**YOUR ASSIGNMENT:** Once you reach the line containing "Here is an image." in the data below, restate each line word for word up to and including the one containing "Given the image: Detect".

**DATA PROVIDED:**
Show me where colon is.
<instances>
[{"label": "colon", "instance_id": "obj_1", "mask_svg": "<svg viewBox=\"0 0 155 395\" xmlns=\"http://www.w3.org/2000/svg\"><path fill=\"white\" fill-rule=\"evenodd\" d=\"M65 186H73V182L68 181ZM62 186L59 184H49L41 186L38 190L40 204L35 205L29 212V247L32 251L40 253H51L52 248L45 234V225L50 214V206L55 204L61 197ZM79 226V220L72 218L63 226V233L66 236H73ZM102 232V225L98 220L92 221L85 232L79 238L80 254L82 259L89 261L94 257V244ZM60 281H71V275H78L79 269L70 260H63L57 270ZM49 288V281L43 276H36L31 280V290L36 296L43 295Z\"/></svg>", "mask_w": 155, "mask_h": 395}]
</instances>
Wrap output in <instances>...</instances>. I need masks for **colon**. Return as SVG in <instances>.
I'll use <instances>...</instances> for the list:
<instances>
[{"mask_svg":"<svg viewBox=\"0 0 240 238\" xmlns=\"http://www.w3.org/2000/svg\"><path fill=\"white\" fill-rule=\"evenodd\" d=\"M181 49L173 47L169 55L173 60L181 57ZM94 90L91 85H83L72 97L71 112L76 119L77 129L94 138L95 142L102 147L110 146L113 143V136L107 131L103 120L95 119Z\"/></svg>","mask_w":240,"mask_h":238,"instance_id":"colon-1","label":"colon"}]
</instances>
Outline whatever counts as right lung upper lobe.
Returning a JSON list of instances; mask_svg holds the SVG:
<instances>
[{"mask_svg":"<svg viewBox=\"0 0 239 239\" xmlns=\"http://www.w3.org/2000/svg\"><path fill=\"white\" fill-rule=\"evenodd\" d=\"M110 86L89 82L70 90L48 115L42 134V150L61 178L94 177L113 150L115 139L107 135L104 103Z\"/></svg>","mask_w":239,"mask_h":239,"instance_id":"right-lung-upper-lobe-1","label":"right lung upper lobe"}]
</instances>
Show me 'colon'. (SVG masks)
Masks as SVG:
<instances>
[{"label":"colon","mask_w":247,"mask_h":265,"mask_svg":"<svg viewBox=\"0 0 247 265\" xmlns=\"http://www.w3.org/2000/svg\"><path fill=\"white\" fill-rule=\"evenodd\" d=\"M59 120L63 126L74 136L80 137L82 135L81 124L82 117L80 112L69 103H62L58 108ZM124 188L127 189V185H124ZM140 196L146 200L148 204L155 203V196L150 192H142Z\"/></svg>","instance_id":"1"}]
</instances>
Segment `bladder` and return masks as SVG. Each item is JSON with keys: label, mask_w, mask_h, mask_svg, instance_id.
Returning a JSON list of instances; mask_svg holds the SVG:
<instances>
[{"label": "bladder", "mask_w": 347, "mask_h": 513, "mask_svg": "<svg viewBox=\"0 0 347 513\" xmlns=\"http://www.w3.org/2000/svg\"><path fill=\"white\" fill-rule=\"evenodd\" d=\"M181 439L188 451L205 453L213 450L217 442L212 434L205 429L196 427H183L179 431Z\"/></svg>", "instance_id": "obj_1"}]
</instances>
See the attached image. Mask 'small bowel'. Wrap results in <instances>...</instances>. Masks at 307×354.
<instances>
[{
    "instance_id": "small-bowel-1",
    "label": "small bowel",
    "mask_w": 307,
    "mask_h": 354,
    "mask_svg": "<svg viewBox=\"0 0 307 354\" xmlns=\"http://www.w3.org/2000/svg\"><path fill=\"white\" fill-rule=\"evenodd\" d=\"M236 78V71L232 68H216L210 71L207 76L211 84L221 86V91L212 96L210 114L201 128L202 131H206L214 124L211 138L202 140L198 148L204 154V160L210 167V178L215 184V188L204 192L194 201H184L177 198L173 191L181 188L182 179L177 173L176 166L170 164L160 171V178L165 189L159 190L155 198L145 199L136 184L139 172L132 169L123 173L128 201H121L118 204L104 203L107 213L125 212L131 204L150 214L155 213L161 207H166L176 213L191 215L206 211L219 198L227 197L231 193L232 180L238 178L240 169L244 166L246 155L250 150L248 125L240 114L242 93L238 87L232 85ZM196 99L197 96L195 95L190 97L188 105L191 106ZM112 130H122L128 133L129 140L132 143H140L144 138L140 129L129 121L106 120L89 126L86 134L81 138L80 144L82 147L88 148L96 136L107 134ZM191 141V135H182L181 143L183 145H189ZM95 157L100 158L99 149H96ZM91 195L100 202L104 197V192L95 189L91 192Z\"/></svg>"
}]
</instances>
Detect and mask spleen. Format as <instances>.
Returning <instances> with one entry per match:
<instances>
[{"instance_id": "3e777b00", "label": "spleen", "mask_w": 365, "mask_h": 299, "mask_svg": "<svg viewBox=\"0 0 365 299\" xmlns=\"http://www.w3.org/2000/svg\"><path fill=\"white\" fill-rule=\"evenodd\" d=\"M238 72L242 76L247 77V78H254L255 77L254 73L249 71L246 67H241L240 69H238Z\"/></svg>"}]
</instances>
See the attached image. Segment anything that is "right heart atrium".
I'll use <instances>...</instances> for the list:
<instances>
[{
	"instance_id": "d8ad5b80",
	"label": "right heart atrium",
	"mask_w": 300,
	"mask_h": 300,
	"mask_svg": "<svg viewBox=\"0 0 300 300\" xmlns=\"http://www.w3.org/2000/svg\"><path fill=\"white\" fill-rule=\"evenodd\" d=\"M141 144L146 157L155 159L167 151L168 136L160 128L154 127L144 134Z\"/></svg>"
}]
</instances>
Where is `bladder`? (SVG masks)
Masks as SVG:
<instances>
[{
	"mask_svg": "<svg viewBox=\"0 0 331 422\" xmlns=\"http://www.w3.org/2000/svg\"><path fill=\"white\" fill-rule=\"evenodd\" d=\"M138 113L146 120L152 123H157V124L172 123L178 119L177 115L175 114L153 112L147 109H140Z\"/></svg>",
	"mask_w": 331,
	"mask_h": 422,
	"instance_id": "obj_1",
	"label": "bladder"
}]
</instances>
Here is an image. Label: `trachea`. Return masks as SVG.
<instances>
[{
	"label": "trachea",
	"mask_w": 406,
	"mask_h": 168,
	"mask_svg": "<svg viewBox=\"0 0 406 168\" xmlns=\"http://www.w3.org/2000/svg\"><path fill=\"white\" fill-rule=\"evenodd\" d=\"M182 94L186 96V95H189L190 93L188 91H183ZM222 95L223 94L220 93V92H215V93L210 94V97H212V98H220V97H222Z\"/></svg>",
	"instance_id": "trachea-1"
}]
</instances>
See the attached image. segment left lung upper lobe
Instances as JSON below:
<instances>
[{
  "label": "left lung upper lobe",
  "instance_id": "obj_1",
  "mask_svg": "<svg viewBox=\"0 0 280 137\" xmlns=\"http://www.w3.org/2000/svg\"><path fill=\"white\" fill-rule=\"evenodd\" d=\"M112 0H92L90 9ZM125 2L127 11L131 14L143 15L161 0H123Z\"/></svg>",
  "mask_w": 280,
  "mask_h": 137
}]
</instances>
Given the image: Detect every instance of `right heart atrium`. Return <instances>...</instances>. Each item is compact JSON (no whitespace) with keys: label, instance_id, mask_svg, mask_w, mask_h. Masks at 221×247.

==

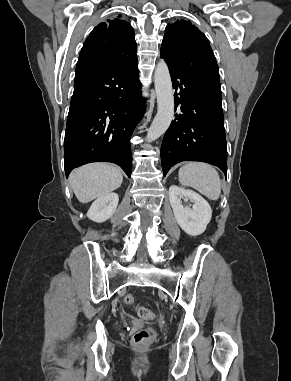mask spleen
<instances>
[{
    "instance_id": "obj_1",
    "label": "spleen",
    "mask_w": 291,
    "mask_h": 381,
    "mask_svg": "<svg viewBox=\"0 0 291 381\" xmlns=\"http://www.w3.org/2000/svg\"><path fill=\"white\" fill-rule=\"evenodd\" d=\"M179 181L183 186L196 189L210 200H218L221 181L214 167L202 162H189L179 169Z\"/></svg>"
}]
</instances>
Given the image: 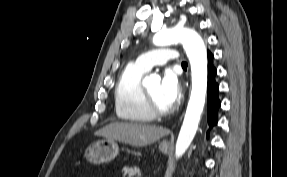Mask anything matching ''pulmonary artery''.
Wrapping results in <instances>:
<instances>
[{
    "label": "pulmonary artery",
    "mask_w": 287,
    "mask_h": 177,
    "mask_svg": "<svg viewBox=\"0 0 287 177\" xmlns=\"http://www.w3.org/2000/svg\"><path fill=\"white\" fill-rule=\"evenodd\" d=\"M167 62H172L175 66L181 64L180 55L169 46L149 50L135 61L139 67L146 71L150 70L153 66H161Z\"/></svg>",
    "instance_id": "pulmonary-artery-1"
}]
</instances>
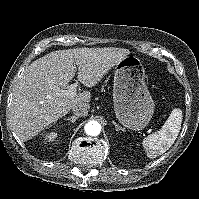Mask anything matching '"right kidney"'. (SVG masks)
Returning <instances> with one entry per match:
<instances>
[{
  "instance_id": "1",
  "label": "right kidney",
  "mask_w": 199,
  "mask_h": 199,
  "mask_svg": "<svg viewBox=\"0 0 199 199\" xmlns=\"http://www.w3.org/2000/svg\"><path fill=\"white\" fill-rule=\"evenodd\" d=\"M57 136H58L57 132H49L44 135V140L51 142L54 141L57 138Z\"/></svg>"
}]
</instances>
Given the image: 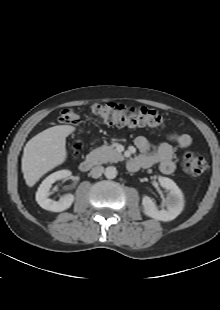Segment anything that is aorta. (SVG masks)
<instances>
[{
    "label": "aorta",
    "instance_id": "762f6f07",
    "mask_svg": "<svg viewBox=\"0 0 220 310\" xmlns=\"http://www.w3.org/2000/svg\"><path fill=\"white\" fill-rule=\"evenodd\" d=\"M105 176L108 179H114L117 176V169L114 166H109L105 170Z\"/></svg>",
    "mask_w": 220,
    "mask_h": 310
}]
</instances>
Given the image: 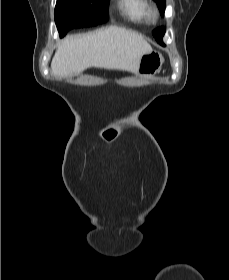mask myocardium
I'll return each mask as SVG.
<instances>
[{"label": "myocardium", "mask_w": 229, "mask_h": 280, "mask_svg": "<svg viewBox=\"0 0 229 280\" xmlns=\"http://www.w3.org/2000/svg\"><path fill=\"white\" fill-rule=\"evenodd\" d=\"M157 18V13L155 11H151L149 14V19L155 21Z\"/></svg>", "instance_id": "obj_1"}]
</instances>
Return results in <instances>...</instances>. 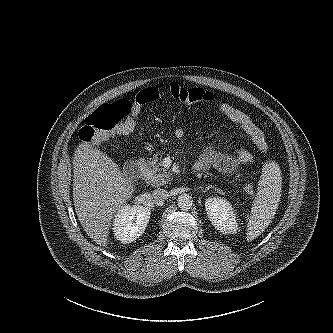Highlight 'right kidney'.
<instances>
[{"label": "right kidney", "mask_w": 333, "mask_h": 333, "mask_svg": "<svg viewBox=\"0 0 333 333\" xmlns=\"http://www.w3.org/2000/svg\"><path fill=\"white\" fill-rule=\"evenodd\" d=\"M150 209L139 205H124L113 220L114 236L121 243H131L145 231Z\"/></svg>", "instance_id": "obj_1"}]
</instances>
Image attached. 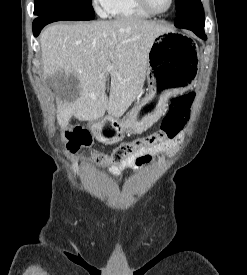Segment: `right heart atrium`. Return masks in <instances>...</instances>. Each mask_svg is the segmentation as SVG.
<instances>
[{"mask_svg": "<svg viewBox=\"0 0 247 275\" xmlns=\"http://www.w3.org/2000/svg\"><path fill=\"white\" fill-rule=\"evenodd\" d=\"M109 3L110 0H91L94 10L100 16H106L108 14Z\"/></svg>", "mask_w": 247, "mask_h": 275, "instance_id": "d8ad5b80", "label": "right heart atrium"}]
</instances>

**RESULT:**
Here is an image. Label: `trachea`. Return masks as SVG.
<instances>
[{
	"label": "trachea",
	"mask_w": 406,
	"mask_h": 168,
	"mask_svg": "<svg viewBox=\"0 0 406 168\" xmlns=\"http://www.w3.org/2000/svg\"><path fill=\"white\" fill-rule=\"evenodd\" d=\"M182 94L186 96V95H189L190 93L188 91H183ZM222 95L223 94L220 93V92H215V93L210 94V97H212V98H220V97H222Z\"/></svg>",
	"instance_id": "trachea-1"
}]
</instances>
See the attached image. segment left lung upper lobe
Instances as JSON below:
<instances>
[{
  "label": "left lung upper lobe",
  "instance_id": "obj_1",
  "mask_svg": "<svg viewBox=\"0 0 280 137\" xmlns=\"http://www.w3.org/2000/svg\"><path fill=\"white\" fill-rule=\"evenodd\" d=\"M112 0H92L90 9ZM125 2L127 11L131 14L143 15L161 0H123Z\"/></svg>",
  "mask_w": 280,
  "mask_h": 137
}]
</instances>
Given the image: Detect every instance of `right heart atrium`. Return <instances>...</instances>. Each item is compact JSON (no whitespace) with keys: label, instance_id, mask_svg, mask_w, mask_h. Masks at 221×247.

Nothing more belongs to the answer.